In 1946, John F. Dickinson, a resident of Ohio, purchased an island consisting of approximately one acre of rock crowned with pine trees in the middle of Blackwater Lake in Ontario, Canada. The purchase price was fifty dollars, under the Homestead Provision of the Canadian government for unclaimed public lands, with the requirement that a domicile be established on the property within eighteen months.
With the help of friendly farmers on the surrounding lakeshore, Dickinson located an abandoned cabin, deconstructed it nail by nail and board by board, transported the entirety to the island on a flatboat, and put it back together again in a cleared space at the highest point on the island.
For many years, Dickinson, his wife Hazel, and their three (then four) children traveled from Ohio to Ontario every summer during a two-week vacation period, and made improvements.
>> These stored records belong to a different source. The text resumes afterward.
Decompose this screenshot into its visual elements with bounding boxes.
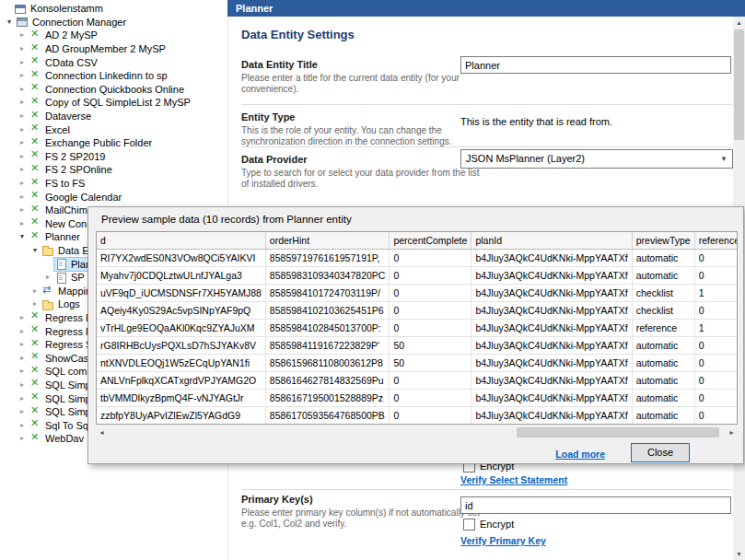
tree-expander-icon[interactable] — [17, 163, 28, 176]
column-header[interactable]: previewType — [632, 232, 694, 250]
verify-select-statement-link[interactable]: Verify Select Statement — [460, 474, 567, 485]
tree-expander-icon[interactable] — [17, 352, 28, 365]
tree-expander-icon[interactable] — [17, 419, 28, 432]
data-entity-title-input[interactable] — [460, 56, 731, 74]
tree-item-body[interactable]: SP — [53, 270, 88, 285]
table-row[interactable]: ANLVnFplkqXCATxgrdVPJYAMG2O8586164627814… — [97, 372, 738, 390]
table-row[interactable]: tbVMMDlkyzBpmQ4F-vNJYAGtJr85861671950015… — [97, 390, 738, 407]
tree-expander-icon[interactable] — [17, 150, 28, 163]
tree-expander-icon[interactable] — [17, 311, 28, 324]
tree-item-body[interactable]: Konsolenstamm — [13, 1, 107, 16]
conn-icon — [29, 379, 41, 391]
scroll-up-icon[interactable]: ▴ — [733, 17, 745, 29]
table-cell: automatic — [632, 407, 694, 425]
horizontal-scrollbar[interactable]: ◂ ▸ — [96, 426, 738, 438]
tree-item[interactable]: Exchange Public Folder — [0, 136, 227, 150]
tree-expander-icon[interactable] — [17, 56, 28, 69]
tree-expander-icon[interactable] — [17, 96, 28, 109]
tree-expander-icon[interactable] — [17, 392, 28, 405]
tree-item-body[interactable]: Planner — [28, 229, 84, 244]
tree-item[interactable]: Connection Manager — [0, 16, 227, 29]
scroll-left-icon[interactable]: ◂ — [96, 426, 108, 438]
tree-expander-icon[interactable] — [17, 69, 28, 82]
tree-item[interactable]: FS to FS — [0, 177, 227, 191]
tree-item[interactable]: Google Calendar — [0, 190, 227, 204]
tree-expander-icon[interactable] — [17, 123, 28, 136]
tree-expander-icon[interactable] — [17, 405, 28, 418]
tree-item-body[interactable]: Copy of SQL SimpleList 2 MySP — [28, 95, 194, 110]
column-header[interactable]: referenceCount — [694, 232, 738, 250]
table-row[interactable]: ntXNVDLEOQj1W5zECqUpYAN1fi85861596811080… — [97, 355, 738, 372]
table-row[interactable]: rG8IRHBcUysPQXLsD7hSJYAKv8V8585984119167… — [97, 337, 738, 355]
entity-icon — [55, 258, 67, 270]
table-row[interactable]: uVF9qD_iUCMSDNSFr7XH5YAMJ888585984101724… — [97, 285, 738, 302]
scrollbar-thumb[interactable] — [517, 427, 719, 438]
tree-item[interactable]: CData CSV — [0, 55, 227, 69]
tree-expander-icon[interactable] — [17, 365, 28, 378]
table-row[interactable]: Myahv7j0CDQLztwULnfJYALga385859831093403… — [97, 267, 738, 285]
tree-item-body[interactable]: Connection Linkedinn to sp — [28, 68, 171, 83]
table-cell: 0 — [390, 285, 471, 302]
tree-item[interactable]: Dataverse — [0, 110, 227, 123]
table-row[interactable]: zzbfpY8UyAPvIZlEwZl5YAGdG985861705935647… — [97, 407, 738, 425]
table-row[interactable]: AQeiy4Ky0S29Ac5vpSINpYAF9pQ8585984102103… — [97, 302, 738, 320]
table-cell: RI7YX2wdES0N3VOw8QCi5YAIKVI — [97, 250, 265, 267]
tree-expander-icon[interactable] — [17, 29, 28, 41]
tree-expander-icon[interactable] — [17, 230, 28, 243]
primary-key-input[interactable] — [460, 496, 731, 514]
tree-item[interactable]: FS 2 SPOnline — [0, 163, 227, 177]
column-header[interactable]: planId — [471, 232, 632, 250]
tree-expander-icon[interactable] — [17, 83, 28, 96]
tree-item[interactable]: Konsolenstamm — [0, 2, 227, 16]
tree-item[interactable]: Copy of SQL SimpleList 2 MySP — [0, 96, 227, 110]
tree-item-label: FS 2 SPOnline — [44, 164, 112, 175]
tree-item-body[interactable]: Logs — [41, 297, 84, 311]
tree-item-body[interactable]: FS 2 SPOnline — [28, 162, 116, 177]
tree-expander-icon[interactable] — [17, 191, 28, 204]
tree-expander-icon[interactable] — [29, 298, 41, 310]
tree-item[interactable]: Connection Quickbooks Online — [0, 83, 227, 97]
tree-expander-icon[interactable] — [17, 110, 28, 122]
table-cell: 1 — [694, 285, 738, 302]
tree-item-label: Connection Manager — [31, 17, 126, 28]
scroll-right-icon[interactable]: ▸ — [726, 426, 738, 438]
tree-expander-icon[interactable] — [17, 177, 28, 190]
tree-item[interactable]: Connection Linkedinn to sp — [0, 69, 227, 83]
conn-icon — [29, 231, 41, 243]
tree-expander-icon[interactable] — [4, 16, 15, 29]
verify-primary-key-link[interactable]: Verify Primary Key — [460, 535, 546, 546]
tree-expander-icon[interactable] — [17, 325, 28, 338]
close-button[interactable]: Close — [631, 443, 690, 462]
tree-item-body[interactable]: AD GroupMember 2 MySP — [28, 41, 169, 56]
tree-expander-icon[interactable] — [17, 432, 28, 445]
tree-item[interactable]: Excel — [0, 122, 227, 136]
tree-item-body[interactable]: Exchange Public Folder — [28, 135, 156, 150]
tree-item-body[interactable]: WebDav — [28, 431, 87, 446]
tree-expander-icon[interactable] — [17, 338, 28, 351]
tree-item-body[interactable]: Connection Quickbooks Online — [28, 82, 188, 97]
tree-expander-icon[interactable] — [17, 42, 28, 55]
tree-expander-icon[interactable] — [29, 285, 41, 298]
tree-expander-icon[interactable] — [17, 204, 28, 216]
tree-expander-icon[interactable] — [42, 271, 53, 284]
tree-item-body[interactable]: FS 2 SP2019 — [28, 149, 109, 164]
scrollbar-thumb[interactable] — [734, 29, 744, 140]
column-header[interactable]: d — [97, 232, 265, 250]
tree-expander-icon[interactable] — [17, 379, 28, 391]
tree-item-body[interactable]: Google Calendar — [28, 190, 125, 204]
scroll-down-icon[interactable]: ▾ — [733, 548, 745, 560]
load-more-link[interactable]: Load more — [555, 449, 605, 460]
column-header[interactable]: percentComplete — [390, 232, 471, 250]
tree-item[interactable]: FS 2 SP2019 — [0, 150, 227, 164]
tree-expander-icon[interactable] — [17, 136, 28, 149]
tree-item[interactable]: AD GroupMember 2 MySP — [0, 42, 227, 56]
tree-expander-icon[interactable] — [17, 217, 28, 230]
table-row[interactable]: vTrHLge9EOQaAKl0Kqc9ZYAJuXM8585984102845… — [97, 320, 738, 337]
data-provider-select[interactable]: JSON MsPlanner (Layer2) ▾ — [460, 149, 733, 169]
table-row[interactable]: RI7YX2wdES0N3VOw8QCi5YAIKVI8585971976161… — [97, 250, 738, 267]
column-header[interactable]: orderHint — [265, 232, 390, 250]
tree-expander-icon[interactable] — [29, 244, 41, 257]
chevron-down-icon[interactable]: ▾ — [716, 151, 731, 167]
encrypt-checkbox[interactable] — [463, 519, 475, 531]
tree-item[interactable]: AD 2 MySP — [0, 29, 227, 42]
A huge stone fireplace, constructed by hand with rocks collected from around the lake by the children, warms the cottage as the legacy of John Dickinson’s strength, skill, and endurance.
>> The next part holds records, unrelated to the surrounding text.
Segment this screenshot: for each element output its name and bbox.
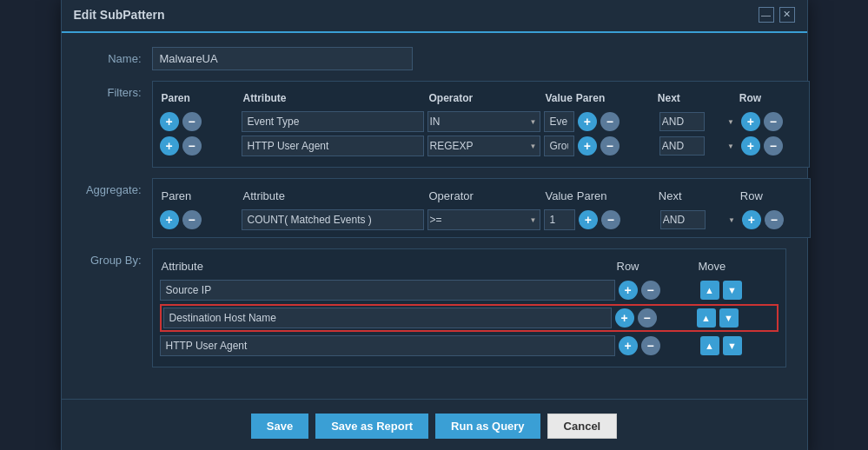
groupby-data-row-1: + − ▲ ▼	[160, 280, 779, 301]
row-cell-1: + −	[741, 112, 802, 131]
footer-buttons: Save Save as Report Run as Query Cancel	[62, 399, 807, 451]
row-remove-2[interactable]: −	[764, 136, 783, 156]
paren-remove-button-1[interactable]: −	[182, 112, 202, 131]
edit-subpattern-dialog: Edit SubPattern — ✕ Name: Filters: Paren…	[61, 0, 808, 450]
gb-row-cell-1: + −	[619, 281, 697, 300]
aggregate-header: Paren Attribute Operator Value Paren Nex…	[160, 186, 803, 206]
run-as-query-button[interactable]: Run as Query	[435, 414, 540, 439]
filter-attribute-1[interactable]	[242, 111, 424, 132]
close-button[interactable]: ✕	[779, 7, 795, 23]
filters-content: Paren Attribute Operator Value Paren Nex…	[152, 81, 810, 168]
col-attribute: Attribute	[243, 92, 426, 104]
agg-paren-right-add-1[interactable]: +	[579, 210, 598, 229]
gb-row-remove-1[interactable]: −	[641, 281, 660, 300]
gb-move-down-3[interactable]: ▼	[723, 336, 742, 355]
filter-operator-select-1[interactable]: IN REGEXP >=	[427, 111, 540, 132]
paren-right-add-1[interactable]: +	[578, 112, 597, 131]
aggregate-content: Paren Attribute Operator Value Paren Nex…	[152, 178, 811, 238]
save-button[interactable]: Save	[251, 414, 308, 439]
col-row: Row	[739, 92, 800, 104]
col-paren1: Paren	[162, 92, 240, 104]
gb-row-cell-2: + −	[615, 308, 693, 328]
paren-right-remove-1[interactable]: −	[600, 112, 620, 131]
groupby-container: Attribute Row Move + − ▲ ▼	[152, 248, 786, 367]
agg-next-cell-1: AND OR	[660, 210, 739, 229]
agg-paren-add-1[interactable]: +	[160, 210, 179, 229]
agg-col-next: Next	[659, 189, 737, 202]
paren-right-remove-2[interactable]: −	[600, 136, 620, 156]
agg-value-1[interactable]	[544, 209, 575, 230]
next-cell-2: AND OR	[659, 136, 738, 156]
filter-value-2[interactable]	[544, 136, 574, 156]
gb-row-cell-3: + −	[619, 336, 697, 355]
gb-col-row: Row	[617, 260, 695, 273]
filters-container: Paren Attribute Operator Value Paren Nex…	[152, 81, 810, 168]
agg-next-select-1[interactable]: AND OR	[660, 210, 706, 229]
gb-attribute-2[interactable]	[163, 308, 612, 328]
filter-attribute-2[interactable]	[242, 136, 424, 156]
gb-move-up-3[interactable]: ▲	[700, 336, 719, 355]
gb-move-up-2[interactable]: ▲	[697, 308, 716, 328]
aggregate-data-row-1: + − >= IN REGEXP	[160, 209, 803, 230]
gb-attribute-1[interactable]	[160, 280, 615, 301]
groupby-row: Group By: Attribute Row Move + −	[83, 248, 786, 367]
paren-left-2: + −	[160, 136, 238, 156]
agg-col-attribute: Attribute	[243, 189, 426, 202]
agg-col-row: Row	[740, 189, 801, 202]
aggregate-label: Aggregate:	[83, 178, 152, 196]
agg-paren-right-remove-1[interactable]: −	[601, 210, 620, 229]
gb-row-add-2[interactable]: +	[615, 308, 634, 328]
paren-add-button-1[interactable]: +	[160, 112, 179, 131]
row-add-2[interactable]: +	[741, 136, 760, 156]
agg-row-remove-1[interactable]: −	[765, 210, 784, 229]
gb-move-down-2[interactable]: ▼	[719, 308, 739, 328]
filters-header: Paren Attribute Operator Value Paren Nex…	[160, 89, 802, 108]
agg-operator-select-1[interactable]: >= IN REGEXP	[427, 209, 540, 230]
save-as-report-button[interactable]: Save as Report	[315, 414, 428, 439]
gb-move-cell-1: ▲ ▼	[700, 281, 779, 300]
name-row: Name:	[83, 47, 786, 70]
gb-row-add-1[interactable]: +	[619, 281, 638, 300]
filter-operator-select-2[interactable]: REGEXP IN >=	[427, 136, 540, 156]
row-cell-2: + −	[741, 136, 802, 156]
agg-row-cell-1: + −	[742, 210, 803, 229]
gb-row-remove-2[interactable]: −	[638, 308, 657, 328]
agg-attribute-1[interactable]	[242, 209, 424, 230]
agg-col-paren2: Paren	[577, 189, 655, 202]
paren-right-1: + −	[578, 112, 656, 131]
paren-add-button-2[interactable]: +	[160, 136, 179, 156]
name-content	[152, 47, 786, 70]
gb-row-remove-3[interactable]: −	[641, 336, 660, 355]
groupby-data-row-3: + − ▲ ▼	[160, 335, 779, 356]
operator-wrapper-2: REGEXP IN >=	[427, 136, 540, 156]
filter-value-1[interactable]	[544, 111, 574, 132]
filter-row-1: + − IN REGEXP >=	[160, 111, 802, 132]
next-wrapper-2: AND OR	[659, 136, 738, 156]
name-label: Name:	[83, 47, 152, 65]
paren-remove-button-2[interactable]: −	[182, 136, 202, 156]
col-next: Next	[658, 92, 736, 104]
paren-left-1: + −	[160, 112, 238, 131]
next-select-2[interactable]: AND OR	[659, 136, 705, 156]
titlebar-controls: — ✕	[759, 7, 795, 23]
paren-right-2: + −	[578, 136, 656, 156]
agg-next-wrapper-1: AND OR	[660, 210, 739, 229]
row-remove-1[interactable]: −	[764, 112, 783, 131]
agg-row-add-1[interactable]: +	[742, 210, 761, 229]
minimize-button[interactable]: —	[759, 7, 774, 23]
gb-attribute-3[interactable]	[160, 335, 615, 356]
gb-row-add-3[interactable]: +	[619, 336, 638, 355]
agg-paren-left-1: + −	[160, 210, 238, 229]
agg-paren-remove-1[interactable]: −	[182, 210, 202, 229]
paren-right-add-2[interactable]: +	[578, 136, 597, 156]
aggregate-container: Paren Attribute Operator Value Paren Nex…	[152, 178, 811, 238]
dialog-title: Edit SubPattern	[74, 8, 165, 22]
gb-move-down-1[interactable]: ▼	[723, 281, 742, 300]
col-operator: Operator	[429, 92, 542, 104]
cancel-button[interactable]: Cancel	[547, 414, 618, 439]
gb-move-up-1[interactable]: ▲	[700, 281, 719, 300]
col-paren2: Paren	[576, 92, 654, 104]
name-input[interactable]	[152, 47, 413, 70]
row-add-1[interactable]: +	[741, 112, 760, 131]
next-select-1[interactable]: AND OR	[659, 112, 705, 131]
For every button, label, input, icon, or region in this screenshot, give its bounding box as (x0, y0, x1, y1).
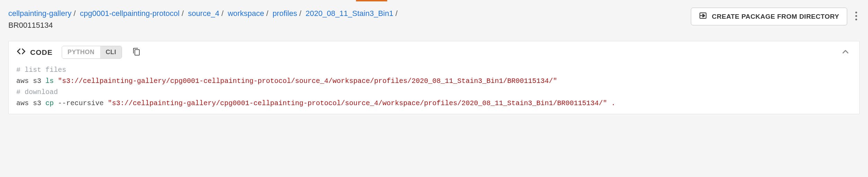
code-line: aws s3 cp --recursive "s3://cellpainting… (16, 99, 615, 107)
breadcrumb-link[interactable]: profiles (272, 9, 297, 18)
code-icon (16, 47, 26, 58)
tab-python[interactable]: PYTHON (62, 46, 100, 58)
code-comment: # list files (16, 66, 66, 74)
more-vertical-icon (855, 11, 858, 22)
breadcrumb-separator: / (219, 9, 226, 18)
svg-point-3 (855, 18, 857, 20)
breadcrumb-separator: / (264, 9, 270, 18)
language-toggle: PYTHON CLI (62, 46, 122, 59)
top-accent-bar (0, 0, 868, 1)
more-menu-button[interactable] (853, 9, 860, 24)
copy-icon (132, 48, 141, 57)
create-package-button[interactable]: CREATE PACKAGE FROM DIRECTORY (691, 8, 847, 25)
code-line: aws s3 ls "s3://cellpainting-gallery/cpg… (16, 77, 557, 85)
code-body[interactable]: # list files aws s3 ls "s3://cellpaintin… (9, 63, 859, 114)
svg-point-1 (855, 11, 857, 13)
breadcrumb: cellpainting-gallery/ cpg0001-cellpainti… (8, 8, 683, 31)
code-panel-title-text: CODE (30, 48, 53, 57)
breadcrumb-separator: / (180, 9, 186, 18)
tab-cli[interactable]: CLI (100, 46, 122, 58)
breadcrumb-link[interactable]: workspace (228, 9, 264, 18)
export-icon (699, 11, 707, 22)
code-panel-title: CODE (16, 47, 53, 58)
breadcrumb-separator: / (297, 9, 303, 18)
create-package-label: CREATE PACKAGE FROM DIRECTORY (712, 13, 839, 20)
copy-button[interactable] (131, 46, 142, 58)
breadcrumb-current: BR00115134 (8, 19, 683, 31)
collapse-button[interactable] (839, 45, 852, 59)
breadcrumb-link[interactable]: cellpainting-gallery (8, 9, 71, 18)
breadcrumb-link[interactable]: 2020_08_11_Stain3_Bin1 (305, 9, 393, 18)
code-block: # list files aws s3 ls "s3://cellpaintin… (16, 65, 852, 109)
code-panel: CODE PYTHON CLI (8, 41, 860, 114)
breadcrumb-link[interactable]: cpg0001-cellpainting-protocol (80, 9, 179, 18)
breadcrumb-separator: / (71, 9, 78, 18)
page: cellpainting-gallery/ cpg0001-cellpainti… (0, 1, 868, 123)
chevron-up-icon (841, 52, 850, 58)
breadcrumb-separator: / (393, 9, 400, 18)
header-actions: CREATE PACKAGE FROM DIRECTORY (691, 8, 860, 25)
header-row: cellpainting-gallery/ cpg0001-cellpainti… (8, 8, 860, 31)
code-panel-header: CODE PYTHON CLI (9, 41, 859, 63)
code-comment: # download (16, 88, 58, 96)
breadcrumb-link[interactable]: source_4 (188, 9, 219, 18)
svg-point-2 (855, 15, 857, 17)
I first met the cottage in the summer of 2008, as the guest of Bill Dickinson, second son of John and Hazel, who subsequently became my husband. Stepping into the cottage is like walking into memory itself. Although those memories are not my own, I am embraced by them anyway.
AT THE COTTAGE
Sequestered by the rain, inside all gloom,
I look around to find a metaphor
to play with in this musty, cluttered room.
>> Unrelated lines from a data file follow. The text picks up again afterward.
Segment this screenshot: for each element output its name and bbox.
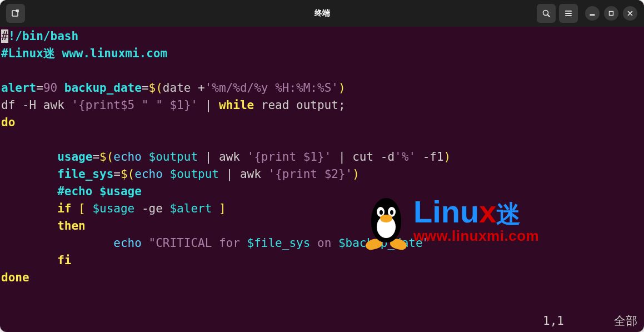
close-icon	[627, 10, 633, 17]
var-file-sys: $file_sys	[247, 236, 311, 250]
cmd-date: date +	[163, 81, 205, 95]
code-line-13: echo "CRITICAL for $file_sys on $backup_…	[1, 235, 643, 252]
minimize-button[interactable]	[585, 6, 600, 21]
search-button[interactable]	[537, 4, 556, 23]
awk-string: '{print $2}'	[268, 167, 353, 181]
read-output: read output;	[254, 98, 345, 112]
indent	[1, 254, 57, 267]
code-line-10: #echo $usage	[1, 183, 643, 200]
code-line-1: #!/bin/bash	[1, 28, 643, 45]
cut-f1: -f1	[416, 150, 444, 163]
svg-rect-3	[565, 11, 572, 12]
indent	[1, 202, 57, 215]
eq: =	[36, 81, 43, 95]
code-line-6: do	[1, 114, 643, 131]
svg-rect-6	[590, 14, 595, 16]
code-line-15: done	[1, 269, 643, 286]
indent	[1, 167, 57, 181]
kw-fi: fi	[57, 254, 71, 267]
cmd-echo: echo	[134, 167, 169, 181]
minimize-icon	[589, 10, 596, 17]
str-close: "	[423, 236, 430, 250]
code-line-9: file_sys=$(echo $output | awk '{print $2…	[1, 166, 643, 183]
new-tab-button[interactable]	[6, 4, 25, 23]
code-line-11: if [ $usage -ge $alert ]	[1, 200, 643, 217]
pipe: |	[198, 98, 219, 112]
code-line-8: usage=$(echo $output | awk '{print $1}' …	[1, 148, 643, 166]
terminal-viewport[interactable]: #!/bin/bash #Linux迷 www.linuxmi.com aler…	[0, 27, 644, 332]
search-icon	[542, 9, 551, 18]
svg-rect-7	[610, 12, 613, 16]
hamburger-icon	[564, 9, 573, 18]
code-line-5: df -H awk '{print$5 " " $1}' | while rea…	[1, 97, 643, 114]
svg-point-1	[543, 11, 548, 16]
sub-open: $(	[121, 167, 134, 181]
cursor-position: 1,1	[543, 313, 564, 330]
maximize-icon	[608, 10, 615, 17]
var-alert: alert	[1, 81, 36, 95]
pipe-cut: | cut -d	[331, 150, 395, 163]
var-backup-date: $backup_date	[338, 236, 423, 250]
new-tab-icon	[11, 9, 20, 18]
pipe-awk: | awk	[219, 167, 268, 181]
titlebar: 终端	[0, 0, 644, 27]
sub-close: )	[444, 150, 451, 163]
str-open: "	[149, 236, 156, 250]
cmd-echo: echo	[113, 150, 148, 163]
date-format-string: '%m/%d/%y %H:%M:%S'	[205, 81, 338, 95]
eq: =	[113, 167, 121, 181]
code-line-3	[1, 62, 643, 80]
eq: =	[92, 150, 99, 163]
code-line-4: alert=90 backup_date=$(date +'%m/%d/%y %…	[1, 80, 643, 97]
str-critical: CRITICAL for	[156, 236, 247, 250]
comment-echo-usage: #echo $usage	[57, 185, 142, 198]
kw-while: while	[219, 98, 254, 112]
var-file-sys: file_sys	[57, 167, 113, 181]
op-ge: -ge	[134, 202, 169, 215]
num-90: 90	[43, 81, 57, 95]
code-line-2: #Linux迷 www.linuxmi.com	[1, 45, 643, 62]
pct-string: '%'	[395, 150, 416, 163]
code-line-7	[1, 131, 643, 148]
sub-close: )	[338, 81, 346, 95]
cursor: #	[1, 29, 8, 43]
sub-close: )	[352, 167, 360, 181]
menu-button[interactable]	[559, 4, 578, 23]
svg-rect-5	[565, 15, 572, 16]
svg-line-2	[548, 15, 550, 17]
code-line-12: then	[1, 217, 643, 235]
cmd-df: df -H awk	[1, 98, 71, 112]
cmd-echo: echo	[113, 236, 148, 250]
var-backup-date: backup_date	[57, 81, 142, 95]
code-line-14: fi	[1, 252, 643, 269]
var-output: $output	[169, 167, 219, 181]
pipe-awk: | awk	[198, 150, 247, 163]
indent	[1, 150, 57, 163]
var-alert: $alert	[169, 202, 212, 215]
awk-string: '{print $1}'	[247, 150, 332, 163]
svg-rect-4	[565, 13, 572, 14]
bracket-open: [	[71, 202, 92, 215]
var-usage: $usage	[92, 202, 134, 215]
shebang: !/bin/bash	[8, 29, 78, 43]
eq: =	[142, 81, 149, 95]
var-usage: usage	[57, 150, 92, 163]
sub-open: $(	[149, 81, 163, 95]
bracket-close: ]	[212, 202, 226, 215]
indent	[1, 236, 113, 250]
terminal-window: 终端 #!/bin/bash #Linux迷 www.linuxmi.com a…	[0, 0, 644, 332]
kw-then: then	[57, 219, 86, 232]
scroll-indicator: 全部	[614, 313, 637, 330]
awk-string: '{print$5 " " $1}'	[71, 98, 198, 112]
kw-if: if	[57, 202, 71, 215]
indent	[1, 219, 57, 232]
vim-status: 1,1 全部	[543, 313, 637, 330]
close-button[interactable]	[623, 6, 637, 21]
sub-open: $(	[99, 150, 113, 163]
indent	[1, 185, 57, 198]
str-on: on	[310, 236, 338, 250]
var-output: $output	[149, 150, 198, 163]
maximize-button[interactable]	[604, 6, 618, 21]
And there it is, covering the whole floor.
Tattered before they ever came to rest
here at the cottage, patterns vaguely Persian,
assorted carpets are the weariest
of all the stuff that made its last excursion
to this remote and water-bound retreat,
remnants of parlors they once occupied,
the sturdy weaving scruffed by countless feet,
the shreds of past prosperity and pride.
And yet, however beaten down and old,
something in them holds out against the cold.